Robolinux 7.5.3 is a fast and easy to use Linux distribution based on Debian, and its developer thinks that it can be the solution for people who look to protect their privacy.
If you remember from previous releases of Robolinux, the developer of this particular distribution came up with a working idea on how to move people from the Windows platform to Linux without them having to give up their favorite applications.
Robolinux is using a piece of technology called Stealth VM Software, which allows users to create a clone of a Windows Operating System with all the installed programs and updates. It should work, in theory, but there isn't enough feedback to see how good this particular solution really is.
Now, the developer of Robolinux is going after another problem and he says that he fixed the privacy issue and that people shouldn't be afraid of NSA any longer. These are big words and his statements can be judged by users.
“Announcing Global Private Internet Access For All of Your Internet Devices! Protect Your Privacy & Say Goodbye to the NSA! Also Stops ISP Torrent Throttling! Now you can protect Your PC, laptop, Phone, Tablet, TV & Gaming console too! In fact anything you own that is connected to the internet can now be protected with just one VPN Account!” These are just a few of his claims.

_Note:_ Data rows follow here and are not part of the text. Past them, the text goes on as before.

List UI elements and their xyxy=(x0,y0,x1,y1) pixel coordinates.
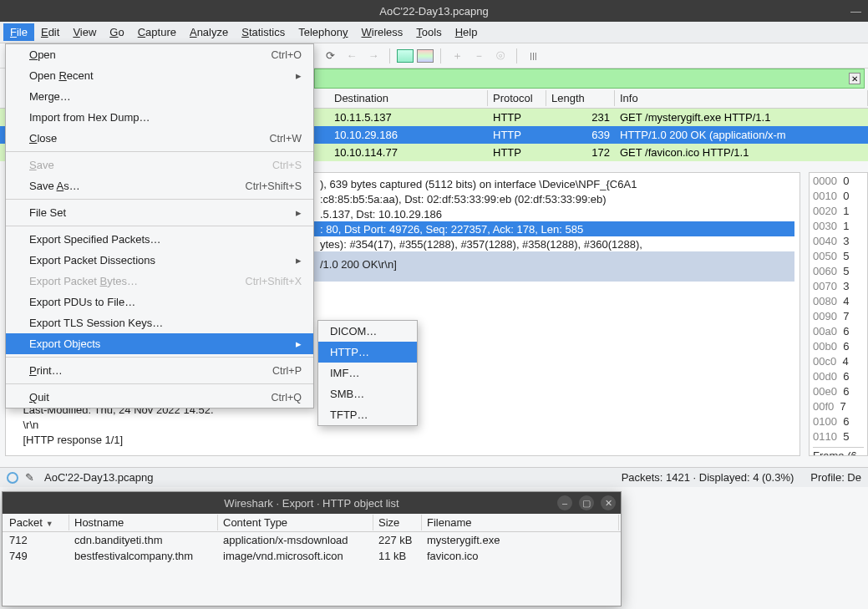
menu-file[interactable]: File xyxy=(3,23,34,41)
frame-tab[interactable]: Frame (6 xyxy=(813,447,864,456)
hex-row: 0100 6 xyxy=(813,415,864,430)
menu-tools[interactable]: Tools xyxy=(409,23,448,41)
hex-row: 0030 1 xyxy=(813,220,864,235)
edit-capture-icon[interactable]: ✎ xyxy=(25,471,34,484)
menu-item-open-recent[interactable]: Open Recent▸ xyxy=(6,65,313,86)
menubar: File Edit View Go Capture Analyze Statis… xyxy=(0,22,868,43)
forward-icon[interactable]: → xyxy=(364,47,383,65)
hex-row: 0070 3 xyxy=(813,280,864,295)
menu-capture[interactable]: Capture xyxy=(131,23,183,41)
dialog-title: Wireshark · Export · HTTP object list xyxy=(224,497,398,510)
submenu-tftp[interactable]: TFTP… xyxy=(318,404,417,425)
menu-item-export-objects[interactable]: Export Objects▸ xyxy=(6,333,313,354)
zoom-out-icon[interactable]: － xyxy=(470,47,488,65)
dialog-close-icon[interactable]: ✕ xyxy=(601,495,616,510)
menu-item-export-tls[interactable]: Export TLS Session Keys… xyxy=(6,312,313,333)
detail-line: [HTTP response 1/1] xyxy=(11,432,794,447)
hex-row: 0060 5 xyxy=(813,265,864,280)
col-content-type[interactable]: Content Type xyxy=(218,515,373,530)
status-profile[interactable]: Profile: De xyxy=(810,471,861,484)
window-title: AoC'22-Day13.pcapng xyxy=(379,5,488,18)
menu-item-save-as[interactable]: Save As…Ctrl+Shift+S xyxy=(6,175,313,196)
col-filename[interactable]: Filename xyxy=(422,515,619,530)
menu-help[interactable]: Help xyxy=(449,23,485,41)
export-http-dialog: Wireshark · Export · HTTP object list – … xyxy=(2,491,622,606)
zoom-reset-icon[interactable]: ⦾ xyxy=(491,47,510,65)
col-size[interactable]: Size xyxy=(373,515,422,530)
menu-item-print[interactable]: Print…Ctrl+P xyxy=(6,360,313,381)
submenu-imf[interactable]: IMF… xyxy=(318,363,417,383)
clear-filter-icon[interactable]: ✕ xyxy=(849,73,860,84)
menu-item-export-pdus[interactable]: Export PDUs to File… xyxy=(6,292,313,312)
resize-columns-icon[interactable]: ⫼ xyxy=(524,47,542,65)
menu-wireless[interactable]: Wireless xyxy=(355,23,410,41)
dialog-header-row: Packet▼ Hostname Content Type Size Filen… xyxy=(3,514,621,532)
menu-edit[interactable]: Edit xyxy=(34,23,66,41)
hex-row: 00c0 4 xyxy=(813,355,864,370)
menu-item-export-bytes: Export Packet Bytes…Ctrl+Shift+X xyxy=(6,271,313,292)
object-row[interactable]: 749 bestfestivalcompany.thm image/vnd.mi… xyxy=(3,548,621,564)
menu-statistics[interactable]: Statistics xyxy=(235,23,292,41)
submenu-smb[interactable]: SMB… xyxy=(318,383,417,404)
hex-row: 0000 0 xyxy=(813,175,864,190)
status-bar: ✎ AoC'22-Day13.pcapng Packets: 1421 · Di… xyxy=(0,467,868,487)
zoom-in-icon[interactable]: ＋ xyxy=(448,47,466,65)
menu-item-quit[interactable]: QuitCtrl+Q xyxy=(6,387,313,408)
menu-telephony[interactable]: Telephony xyxy=(292,23,354,41)
col-hostname[interactable]: Hostname xyxy=(69,515,218,530)
hex-row: 00b0 6 xyxy=(813,340,864,355)
hex-row: 0040 3 xyxy=(813,235,864,250)
hex-row: 00f0 7 xyxy=(813,400,864,415)
hex-row: 0020 1 xyxy=(813,205,864,220)
reload-icon[interactable]: ⟳ xyxy=(321,47,339,65)
col-destination[interactable]: Destination xyxy=(329,90,488,106)
menu-item-close[interactable]: CloseCtrl+W xyxy=(6,128,313,149)
back-icon[interactable]: ← xyxy=(343,47,361,65)
file-menu-dropdown: OpenCtrl+O Open Recent▸ Merge… Import fr… xyxy=(5,43,314,409)
sort-asc-icon: ▼ xyxy=(46,520,53,528)
colorize-icon[interactable] xyxy=(417,49,434,63)
dialog-titlebar: Wireshark · Export · HTTP object list – … xyxy=(3,492,621,514)
minimize-icon[interactable]: — xyxy=(850,5,861,18)
submenu-dicom[interactable]: DICOM… xyxy=(318,321,417,342)
menu-item-import-hex[interactable]: Import from Hex Dump… xyxy=(6,107,313,128)
packet-bytes-pane[interactable]: 0000 00010 00020 10030 10040 30050 50060… xyxy=(809,172,868,456)
object-row[interactable]: 712 cdn.bandityeti.thm application/x-msd… xyxy=(3,532,621,548)
menu-item-open[interactable]: OpenCtrl+O xyxy=(6,44,313,65)
col-packet[interactable]: Packet▼ xyxy=(4,515,69,530)
hex-row: 0090 7 xyxy=(813,310,864,325)
menu-item-export-dissections[interactable]: Export Packet Dissections▸ xyxy=(6,250,313,271)
menu-item-export-specified[interactable]: Export Specified Packets… xyxy=(6,229,313,250)
menu-item-save: SaveCtrl+S xyxy=(6,155,313,175)
dialog-maximize-icon[interactable]: ▢ xyxy=(579,495,594,510)
submenu-http[interactable]: HTTP… xyxy=(318,342,417,363)
hex-row: 00e0 6 xyxy=(813,385,864,400)
col-protocol[interactable]: Protocol xyxy=(488,90,546,106)
col-info[interactable]: Info xyxy=(615,90,868,106)
window-controls: — xyxy=(850,5,861,18)
export-objects-submenu: DICOM… HTTP… IMF… SMB… TFTP… xyxy=(317,320,418,426)
window-titlebar: AoC'22-Day13.pcapng — xyxy=(0,0,868,22)
hex-row: 0080 4 xyxy=(813,295,864,310)
status-packet-count: Packets: 1421 · Displayed: 4 (0.3%) xyxy=(622,471,794,484)
hex-row: 0010 0 xyxy=(813,190,864,205)
hex-row: 00d0 6 xyxy=(813,370,864,385)
dialog-minimize-icon[interactable]: – xyxy=(557,495,572,510)
status-file: AoC'22-Day13.pcapng xyxy=(44,471,153,484)
hex-row: 0050 5 xyxy=(813,250,864,265)
menu-view[interactable]: View xyxy=(66,23,103,41)
col-length[interactable]: Length xyxy=(546,90,615,106)
display-filter-bar[interactable]: ✕ xyxy=(314,69,865,89)
menu-go[interactable]: Go xyxy=(103,23,130,41)
autoscroll-icon[interactable] xyxy=(397,49,414,63)
expert-info-icon[interactable] xyxy=(7,472,18,484)
menu-analyze[interactable]: Analyze xyxy=(183,23,235,41)
hex-row: 0110 5 xyxy=(813,430,864,445)
menu-item-merge[interactable]: Merge… xyxy=(6,86,313,107)
menu-item-file-set[interactable]: File Set▸ xyxy=(6,202,313,223)
hex-row: 00a0 6 xyxy=(813,325,864,340)
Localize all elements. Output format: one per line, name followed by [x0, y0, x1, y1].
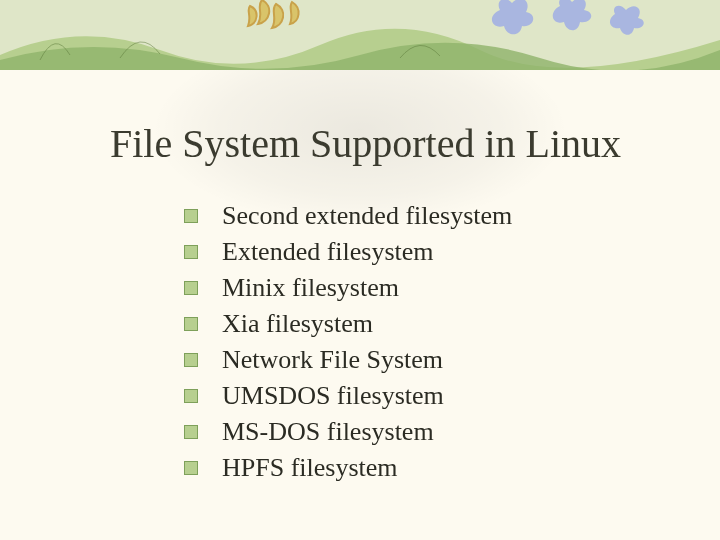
list-item: Network File System: [184, 342, 512, 378]
square-bullet-icon: [184, 425, 198, 439]
bullet-list: Second extended filesystem Extended file…: [184, 198, 512, 486]
decorative-banner: [0, 0, 720, 70]
list-item-label: Second extended filesystem: [222, 201, 512, 231]
square-bullet-icon: [184, 461, 198, 475]
list-item: MS-DOS filesystem: [184, 414, 512, 450]
square-bullet-icon: [184, 353, 198, 367]
banner-svg: [0, 0, 720, 70]
list-item-label: Network File System: [222, 345, 443, 375]
square-bullet-icon: [184, 245, 198, 259]
list-item-label: Extended filesystem: [222, 237, 434, 267]
square-bullet-icon: [184, 389, 198, 403]
list-item: Xia filesystem: [184, 306, 512, 342]
list-item-label: Xia filesystem: [222, 309, 373, 339]
list-item: Extended filesystem: [184, 234, 512, 270]
square-bullet-icon: [184, 317, 198, 331]
list-item-label: MS-DOS filesystem: [222, 417, 434, 447]
square-bullet-icon: [184, 281, 198, 295]
list-item: Minix filesystem: [184, 270, 512, 306]
list-item: HPFS filesystem: [184, 450, 512, 486]
list-item-label: Minix filesystem: [222, 273, 399, 303]
slide: File System Supported in Linux Second ex…: [0, 0, 720, 540]
square-bullet-icon: [184, 209, 198, 223]
list-item: UMSDOS filesystem: [184, 378, 512, 414]
list-item-label: UMSDOS filesystem: [222, 381, 444, 411]
list-item-label: HPFS filesystem: [222, 453, 398, 483]
list-item: Second extended filesystem: [184, 198, 512, 234]
slide-title: File System Supported in Linux: [110, 120, 621, 167]
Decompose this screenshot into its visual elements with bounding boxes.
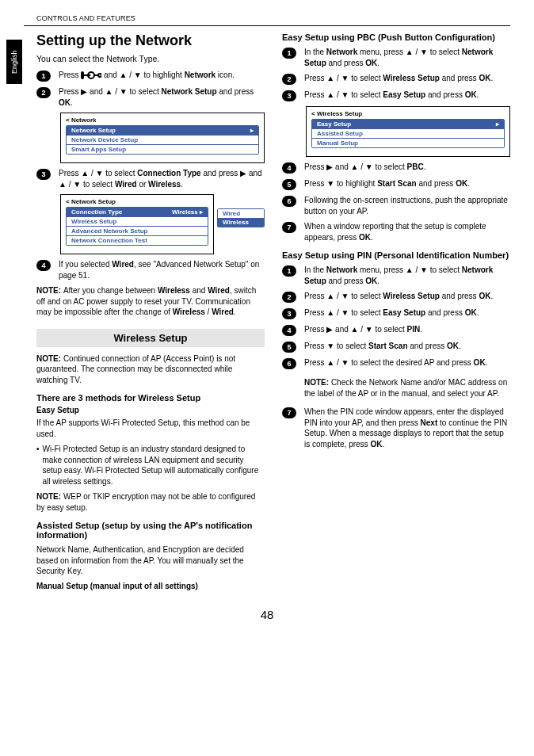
t: Continued connection of AP (Access Point… bbox=[36, 354, 235, 384]
pin-step-7: 7 When the PIN code window appears, ente… bbox=[282, 407, 510, 449]
step-4: 4 If you selected Wired, see "Advanced N… bbox=[36, 259, 265, 281]
step-1: 1 Press and ▲ / ▼ to highlight Network i… bbox=[36, 70, 265, 82]
svg-rect-0 bbox=[81, 71, 84, 79]
pbc-step-7: 7 When a window reporting that the setup… bbox=[282, 221, 510, 242]
t: Press ▲ / ▼ to select bbox=[304, 308, 383, 317]
step-number-icon: 5 bbox=[282, 342, 296, 353]
step-2: 2 Press ▶ and ▲ / ▼ to select Network Se… bbox=[36, 86, 265, 108]
t: Press ▶ and ▲ / ▼ to select bbox=[304, 325, 407, 334]
menu-row: Smart Apps Setup bbox=[67, 144, 258, 154]
pin-step-3: 3 Press ▲ / ▼ to select Easy Setup and p… bbox=[282, 307, 510, 319]
t: Wireless Setup bbox=[383, 292, 440, 300]
menu-title: < Network bbox=[66, 116, 259, 124]
step2-bold2: OK bbox=[59, 98, 71, 107]
pin-step-6: 6 Press ▲ / ▼ to select the desired AP a… bbox=[282, 357, 510, 369]
bullet-text: Wi-Fi Protected Setup is an industry sta… bbox=[43, 444, 265, 487]
network-setup-menu-screenshot: < Network Setup Connection TypeWireless … bbox=[60, 194, 265, 254]
step-number-icon: 4 bbox=[282, 162, 296, 174]
menu-row: Network Connection Test bbox=[67, 235, 208, 245]
quick-menu-icon bbox=[81, 71, 101, 79]
section-title: Setting up the Network bbox=[36, 32, 265, 49]
language-tab: English bbox=[6, 40, 22, 84]
t: or bbox=[137, 180, 148, 189]
wireless-setup-heading: Wireless Setup bbox=[36, 329, 265, 347]
note-paragraph: NOTE: WEP or TKIP encryption may not be … bbox=[36, 491, 265, 513]
t: Connection Type bbox=[137, 169, 200, 178]
t: If you selected bbox=[59, 260, 112, 269]
t: WEP or TKIP encryption may not be able t… bbox=[36, 492, 255, 512]
t: OK bbox=[479, 292, 490, 300]
t: Start Scan bbox=[368, 342, 407, 350]
step1-bold1: Network bbox=[185, 71, 216, 79]
t: Wired bbox=[115, 180, 137, 189]
t: OK bbox=[359, 233, 371, 242]
t: Easy Setup bbox=[383, 308, 425, 317]
t: Network bbox=[326, 48, 357, 56]
t: . bbox=[377, 277, 380, 285]
t: menu, press ▲ / ▼ to select bbox=[357, 48, 462, 56]
pin-step-4: 4 Press ▶ and ▲ / ▼ to select PIN. bbox=[282, 324, 510, 336]
step-number-icon: 4 bbox=[36, 260, 51, 271]
t: . bbox=[490, 74, 493, 82]
pin-step-2: 2 Press ▲ / ▼ to select Wireless Setup a… bbox=[282, 291, 510, 303]
t: . bbox=[477, 90, 479, 99]
step1-text-c: icon. bbox=[216, 71, 235, 79]
t: OK bbox=[365, 59, 377, 67]
pbc-step-6: 6 Following the on-screen instructions, … bbox=[282, 195, 510, 216]
pbc-step-4: 4 Press ▶ and ▲ / ▼ to select PBC. bbox=[282, 162, 510, 174]
t: OK bbox=[465, 308, 477, 317]
t: . bbox=[477, 308, 479, 317]
step-number-icon: 3 bbox=[282, 308, 296, 319]
note-label: NOTE: bbox=[304, 378, 329, 387]
bullet-item: • Wi-Fi Protected Setup is an industry s… bbox=[36, 444, 265, 487]
t: . bbox=[486, 358, 488, 367]
pbc-step-3: 3 Press ▲ / ▼ to select Easy Setup and p… bbox=[282, 90, 510, 101]
menu-row-selected: Network Setup▸ bbox=[67, 126, 258, 135]
t: Press ▼ to highlight bbox=[304, 179, 377, 188]
step-number-icon: 7 bbox=[282, 407, 296, 418]
pbc-step-1: 1 In the Network menu, press ▲ / ▼ to se… bbox=[282, 47, 510, 68]
t: OK bbox=[370, 440, 382, 449]
t: Press ▶ and ▲ / ▼ to select bbox=[304, 162, 407, 171]
menu-row: Network Device Setup bbox=[67, 135, 258, 144]
intro-text: You can select the Network Type. bbox=[36, 54, 265, 63]
t: . bbox=[181, 180, 183, 189]
t: and press bbox=[440, 74, 479, 82]
note-paragraph: NOTE: After you change between Wireless … bbox=[36, 285, 265, 318]
pin-step-6-note: NOTE: Check the Network Name and/or MAC … bbox=[304, 377, 510, 399]
t: Wireless Setup bbox=[383, 74, 440, 82]
step1-text-a: Press bbox=[59, 71, 81, 79]
step-number-icon: 6 bbox=[282, 358, 296, 369]
t: . bbox=[467, 179, 470, 188]
header-rule bbox=[24, 25, 510, 26]
step2-text-b: and press bbox=[217, 87, 254, 96]
t: When a window reporting that the setup i… bbox=[304, 222, 486, 242]
left-column: Setting up the Network You can select th… bbox=[36, 32, 265, 594]
menu-row-selected: Easy Setup▸ bbox=[312, 120, 504, 128]
step-number-icon: 3 bbox=[36, 169, 51, 180]
t: PBC bbox=[407, 162, 424, 171]
step-number-icon: 6 bbox=[282, 196, 296, 207]
wireless-setup-menu-screenshot: < Wireless Setup Easy Setup▸ Assisted Se… bbox=[306, 106, 510, 157]
menu-row: Advanced Network Setup bbox=[67, 226, 208, 235]
menu-row: Assisted Setup bbox=[312, 128, 504, 138]
note-label: NOTE: bbox=[36, 354, 61, 363]
t: OK bbox=[447, 342, 459, 350]
t: Wired bbox=[208, 286, 230, 295]
pbc-step-2: 2 Press ▲ / ▼ to select Wireless Setup a… bbox=[282, 73, 510, 85]
step-number-icon: 3 bbox=[282, 90, 296, 101]
step-number-icon: 5 bbox=[282, 179, 296, 190]
t: . bbox=[459, 342, 461, 350]
step-number-icon: 1 bbox=[282, 265, 296, 277]
step-3: 3 Press ▲ / ▼ to select Connection Type … bbox=[36, 168, 265, 189]
popup-option: Wired bbox=[218, 209, 264, 218]
page-header: CONTROLS AND FEATURES bbox=[36, 14, 510, 22]
right-column: Easy Setup using PBC (Push Button Config… bbox=[282, 32, 510, 594]
t: Following the on-screen instructions, pu… bbox=[304, 195, 510, 216]
t: OK bbox=[479, 74, 490, 82]
manual-setup-heading: Manual Setup (manual input of all settin… bbox=[36, 582, 265, 590]
network-menu-screenshot: < Network Network Setup▸ Network Device … bbox=[60, 113, 265, 163]
popup-option-selected: Wireless bbox=[218, 218, 264, 227]
t: OK bbox=[456, 179, 467, 188]
assisted-setup-heading: Assisted Setup (setup by using the AP's … bbox=[36, 521, 265, 540]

According to the changelog, a Robolinux VPN has been added and it’s integrated to a Global Private Internet Access Provider (he doesn't say which one), the Lucky Backup application has been added, the 64-bit version has a new kernel from Debian upstream, and the Linux distribution now has its own updates repository, so users no longer need to uninstall and reinstall Robolinux when new versions come out.
The previous functionality of Robolinux, with the Stealth VM, has remained in place and users should be able to run Windows XP or Windows 7 inside the operating system.
One of the reasons the developer of Robolinux chose this solution is that Microsoft decided to stop the support for Windows XP, which meant that users relying on applications running on that system could no longer employ them safely.
Wine is not considered an appropriate solution by the Robolinux devs, so a new piece of software has been integrated to help Windows users migrate more easily to a Linux system. Whether this is a successful Linux distro or not remains to be seen.